In GOP-majority state legislatures, these authoritarians used 2020 stolen election lies and old cliches demonizing Democrats to pass new laws criminalizing small errors in the bureaucratic tasks conducted by election workers and established get-out-the-vote routines by campaign volunteers. The most common focus of the punitive laws is limiting the use of mailed-out ballots and restricting voters’ options to legally return them.

A related threat concerns a case the U.S. Supreme Court will hear this fall. It involves the radical right-wing legal theory that was at the heart of Trump’s failed coup, the so-called independent state legislature doctrine.
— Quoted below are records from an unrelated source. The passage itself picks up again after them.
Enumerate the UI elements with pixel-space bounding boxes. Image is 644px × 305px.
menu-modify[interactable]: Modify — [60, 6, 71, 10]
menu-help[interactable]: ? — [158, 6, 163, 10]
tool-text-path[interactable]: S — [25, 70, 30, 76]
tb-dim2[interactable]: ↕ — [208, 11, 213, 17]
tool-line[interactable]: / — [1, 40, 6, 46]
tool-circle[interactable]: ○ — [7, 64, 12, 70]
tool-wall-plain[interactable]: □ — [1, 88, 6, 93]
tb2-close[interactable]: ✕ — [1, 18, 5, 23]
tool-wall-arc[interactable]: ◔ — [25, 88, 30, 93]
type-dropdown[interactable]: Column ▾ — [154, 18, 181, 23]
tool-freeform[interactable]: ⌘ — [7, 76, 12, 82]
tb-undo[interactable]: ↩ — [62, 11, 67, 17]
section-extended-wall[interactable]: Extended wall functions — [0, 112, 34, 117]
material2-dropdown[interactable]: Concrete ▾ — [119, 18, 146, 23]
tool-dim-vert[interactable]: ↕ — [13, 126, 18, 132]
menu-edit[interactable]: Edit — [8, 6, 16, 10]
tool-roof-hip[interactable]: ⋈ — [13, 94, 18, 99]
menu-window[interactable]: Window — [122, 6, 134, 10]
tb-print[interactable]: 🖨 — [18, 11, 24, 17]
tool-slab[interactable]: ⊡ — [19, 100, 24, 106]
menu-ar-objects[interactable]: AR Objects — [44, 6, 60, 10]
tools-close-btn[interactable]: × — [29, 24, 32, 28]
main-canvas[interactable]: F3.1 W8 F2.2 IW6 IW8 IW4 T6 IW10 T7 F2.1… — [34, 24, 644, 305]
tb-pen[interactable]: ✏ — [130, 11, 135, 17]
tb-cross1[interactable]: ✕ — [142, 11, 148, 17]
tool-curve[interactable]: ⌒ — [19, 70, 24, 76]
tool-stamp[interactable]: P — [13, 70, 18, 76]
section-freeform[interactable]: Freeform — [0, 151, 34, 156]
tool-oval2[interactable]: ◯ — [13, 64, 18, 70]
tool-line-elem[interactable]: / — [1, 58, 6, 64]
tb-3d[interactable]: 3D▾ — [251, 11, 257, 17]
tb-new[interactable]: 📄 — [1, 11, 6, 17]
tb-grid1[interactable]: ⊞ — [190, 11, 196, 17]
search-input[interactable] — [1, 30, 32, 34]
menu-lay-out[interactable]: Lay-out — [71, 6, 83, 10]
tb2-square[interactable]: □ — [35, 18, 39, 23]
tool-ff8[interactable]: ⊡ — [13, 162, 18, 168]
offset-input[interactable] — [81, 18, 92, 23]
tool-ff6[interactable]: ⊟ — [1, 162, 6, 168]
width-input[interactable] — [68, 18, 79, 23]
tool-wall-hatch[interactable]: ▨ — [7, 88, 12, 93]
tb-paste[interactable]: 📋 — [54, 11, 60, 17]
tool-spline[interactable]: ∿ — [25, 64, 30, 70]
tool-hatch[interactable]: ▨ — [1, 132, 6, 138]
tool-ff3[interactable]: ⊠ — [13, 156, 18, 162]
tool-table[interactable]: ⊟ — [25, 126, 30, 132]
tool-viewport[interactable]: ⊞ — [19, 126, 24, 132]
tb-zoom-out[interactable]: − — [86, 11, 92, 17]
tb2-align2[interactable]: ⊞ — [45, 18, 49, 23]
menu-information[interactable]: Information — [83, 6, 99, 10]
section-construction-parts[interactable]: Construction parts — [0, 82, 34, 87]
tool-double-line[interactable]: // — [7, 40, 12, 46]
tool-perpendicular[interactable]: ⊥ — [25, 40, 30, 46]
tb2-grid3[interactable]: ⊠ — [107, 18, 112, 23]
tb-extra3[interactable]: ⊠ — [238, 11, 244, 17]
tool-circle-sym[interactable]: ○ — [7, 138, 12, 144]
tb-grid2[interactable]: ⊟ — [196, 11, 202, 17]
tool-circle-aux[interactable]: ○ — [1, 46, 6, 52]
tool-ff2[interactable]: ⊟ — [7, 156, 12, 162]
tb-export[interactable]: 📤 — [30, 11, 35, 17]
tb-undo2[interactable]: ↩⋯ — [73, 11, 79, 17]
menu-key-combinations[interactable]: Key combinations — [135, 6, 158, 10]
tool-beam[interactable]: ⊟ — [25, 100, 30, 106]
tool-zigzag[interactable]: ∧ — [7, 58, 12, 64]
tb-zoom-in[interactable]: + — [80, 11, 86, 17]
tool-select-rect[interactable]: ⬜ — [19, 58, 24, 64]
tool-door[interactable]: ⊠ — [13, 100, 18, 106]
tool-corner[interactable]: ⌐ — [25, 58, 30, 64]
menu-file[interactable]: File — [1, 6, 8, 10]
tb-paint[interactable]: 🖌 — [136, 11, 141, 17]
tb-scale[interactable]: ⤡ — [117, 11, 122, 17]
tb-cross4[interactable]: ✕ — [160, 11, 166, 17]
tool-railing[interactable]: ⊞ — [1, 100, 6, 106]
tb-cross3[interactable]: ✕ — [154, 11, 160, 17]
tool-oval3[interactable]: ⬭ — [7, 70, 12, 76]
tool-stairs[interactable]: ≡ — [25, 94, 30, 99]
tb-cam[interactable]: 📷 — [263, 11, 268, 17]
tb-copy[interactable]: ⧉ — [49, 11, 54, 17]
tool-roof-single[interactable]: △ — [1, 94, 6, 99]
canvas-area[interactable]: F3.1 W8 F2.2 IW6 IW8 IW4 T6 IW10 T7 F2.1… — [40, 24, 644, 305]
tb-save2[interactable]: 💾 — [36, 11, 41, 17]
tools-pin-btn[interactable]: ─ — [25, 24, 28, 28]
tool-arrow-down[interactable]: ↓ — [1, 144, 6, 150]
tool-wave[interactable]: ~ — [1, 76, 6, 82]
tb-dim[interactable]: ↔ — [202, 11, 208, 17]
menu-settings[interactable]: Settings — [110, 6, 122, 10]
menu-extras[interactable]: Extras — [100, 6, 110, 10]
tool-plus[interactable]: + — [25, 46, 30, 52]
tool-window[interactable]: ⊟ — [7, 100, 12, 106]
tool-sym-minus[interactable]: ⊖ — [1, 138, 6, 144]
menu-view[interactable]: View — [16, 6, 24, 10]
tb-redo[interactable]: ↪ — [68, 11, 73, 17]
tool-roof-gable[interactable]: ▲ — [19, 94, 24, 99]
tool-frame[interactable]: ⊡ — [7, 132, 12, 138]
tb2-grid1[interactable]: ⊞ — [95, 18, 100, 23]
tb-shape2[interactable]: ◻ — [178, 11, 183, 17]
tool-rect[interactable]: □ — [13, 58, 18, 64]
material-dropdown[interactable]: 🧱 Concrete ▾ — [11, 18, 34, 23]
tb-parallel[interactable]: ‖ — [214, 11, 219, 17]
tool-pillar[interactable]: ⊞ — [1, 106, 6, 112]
Its most extreme version claims that the Constitution only empowers state legislatures to set election rules and run elections, overruling state constitutions, state supreme courts, gubernatorial vetoes, election boards, and citizen initiatives. (Trump’s forged Electoral College certificates in seven states sought to delay Congress on January 6 and redirect the certification of 2020’s winner to GOP-majority state legislatures that would have backed Trump.)
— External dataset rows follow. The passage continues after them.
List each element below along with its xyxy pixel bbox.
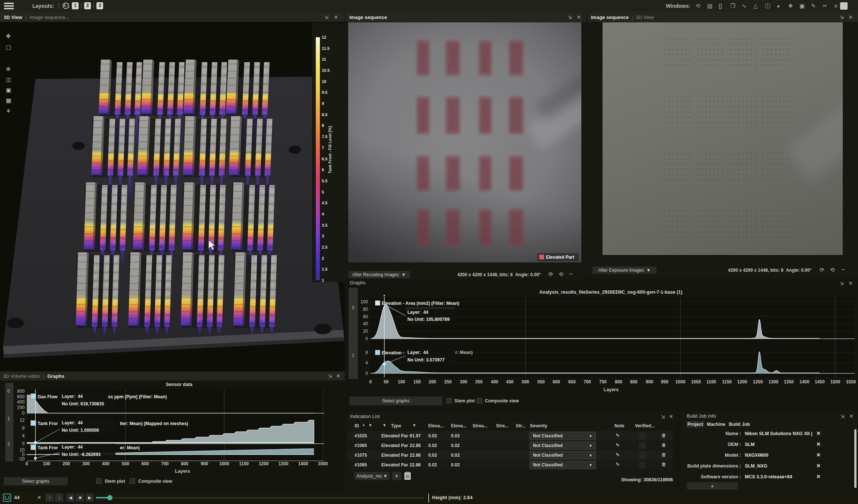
svg-text:0: 0 <box>22 411 25 416</box>
svg-text:-10: -10 <box>18 456 25 462</box>
svg-text:20: 20 <box>363 329 368 334</box>
svg-text:1500: 1500 <box>318 461 328 466</box>
svg-text:1150: 1150 <box>722 379 732 385</box>
svg-text:1400: 1400 <box>298 461 308 466</box>
svg-text:60: 60 <box>363 314 368 319</box>
svg-text:80: 80 <box>363 307 368 312</box>
svg-text:200: 200 <box>17 405 25 410</box>
svg-text:1100: 1100 <box>706 379 716 385</box>
svg-text:300: 300 <box>82 461 90 466</box>
svg-text:600: 600 <box>142 461 149 466</box>
svg-text:200: 200 <box>429 379 436 385</box>
svg-text:400: 400 <box>491 379 498 385</box>
svg-text:8: 8 <box>365 350 368 355</box>
svg-text:800: 800 <box>615 379 622 385</box>
svg-text:800: 800 <box>181 461 188 466</box>
svg-text:1350: 1350 <box>784 379 794 385</box>
svg-text:100: 100 <box>43 461 50 466</box>
svg-text:100: 100 <box>360 299 368 304</box>
svg-text:900: 900 <box>646 379 653 385</box>
svg-text:1500: 1500 <box>830 379 840 385</box>
svg-text:1450: 1450 <box>815 379 825 385</box>
svg-text:800: 800 <box>17 389 25 394</box>
svg-text:Layers: Layers <box>604 387 619 392</box>
svg-text:40: 40 <box>363 321 368 326</box>
svg-text:50: 50 <box>384 379 389 385</box>
svg-text:200: 200 <box>63 461 70 466</box>
svg-text:500: 500 <box>122 461 129 466</box>
svg-text:100: 100 <box>398 379 405 385</box>
svg-text:1000: 1000 <box>676 379 686 385</box>
svg-text:700: 700 <box>161 461 169 466</box>
svg-text:Layers: Layers <box>175 469 190 474</box>
svg-text:150: 150 <box>413 379 421 385</box>
svg-text:1250: 1250 <box>753 379 763 385</box>
svg-text:600: 600 <box>17 394 25 399</box>
svg-text:▲: ▲ <box>383 293 386 297</box>
svg-text:1200: 1200 <box>259 461 269 466</box>
svg-text:650: 650 <box>568 379 576 385</box>
svg-text:1050: 1050 <box>691 379 701 385</box>
svg-text:750: 750 <box>599 379 607 385</box>
svg-text:450: 450 <box>506 379 514 385</box>
svg-text:900: 900 <box>201 461 208 466</box>
svg-text:0: 0 <box>365 336 368 341</box>
svg-text:0: 0 <box>26 461 28 466</box>
svg-text:1550: 1550 <box>846 379 856 385</box>
svg-text:1300: 1300 <box>279 461 289 466</box>
svg-text:0: 0 <box>22 441 25 446</box>
svg-text:1400: 1400 <box>800 379 810 385</box>
svg-text:250: 250 <box>444 379 452 385</box>
svg-text:600: 600 <box>553 379 560 385</box>
svg-text:500: 500 <box>522 379 529 385</box>
svg-text:850: 850 <box>630 379 638 385</box>
svg-text:8: 8 <box>22 425 25 431</box>
svg-text:4: 4 <box>22 433 25 438</box>
svg-text:550: 550 <box>537 379 545 385</box>
svg-text:400: 400 <box>17 399 25 405</box>
svg-text:300: 300 <box>460 379 467 385</box>
svg-text:1300: 1300 <box>769 379 779 385</box>
svg-text:4: 4 <box>365 360 368 366</box>
svg-text:1200: 1200 <box>737 379 747 385</box>
svg-text:1100: 1100 <box>239 461 249 466</box>
svg-text:700: 700 <box>584 379 591 385</box>
svg-text:350: 350 <box>475 379 483 385</box>
svg-text:0: 0 <box>369 379 372 385</box>
svg-text:1000: 1000 <box>219 461 229 466</box>
svg-text:950: 950 <box>661 379 668 385</box>
svg-text:400: 400 <box>102 461 109 466</box>
svg-text:0: 0 <box>365 371 368 376</box>
svg-text:12: 12 <box>20 418 25 423</box>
These new laws and legal gambits are based on old lies and partisan prejudices. Since the 1980s, Republicans have been claiming that Democrats can only win if they fabricate voters and votes – so-called voter fraud. But Trump’s stolen election lies and failed coup, which can be called election fraud, have been seized upon by GOP opportunists.

Self-appointed election integrity activists have emerged and promoted themselves to Trump’s base and right-wing media as super patriots. These posers have raised millions from Trump voters by hawking conspiracy theories that have been debunked by credible Republicans. But their bogus analysis and lies, amplified by right-wing media, have enraged Trump’s base.
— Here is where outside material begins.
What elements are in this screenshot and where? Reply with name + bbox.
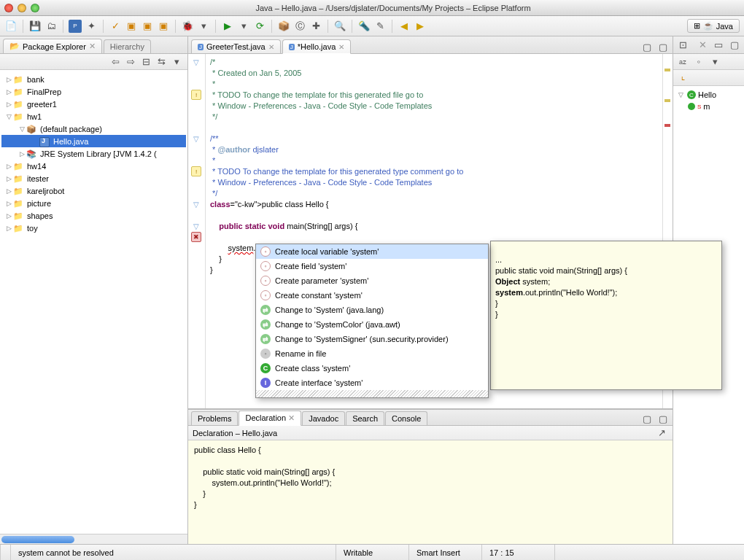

The consequence is that violent threats against election officials have escalated and not abated. This targeting has roiled the previously boring and bureaucratic field of election administration, which typically are county-level operations staffed by local civil servants.

For example, on July 29, a Massachusetts man was arrested for an alleged bomb threat against the Arizona secretary of state’s office. In Wisconsin, a pro-Trump sheriff in suburban Racine County is refusing to investigate pro-Trump activists who forged online ballot requests; they wanted to show the process was dishonest but instead were caught by election officials.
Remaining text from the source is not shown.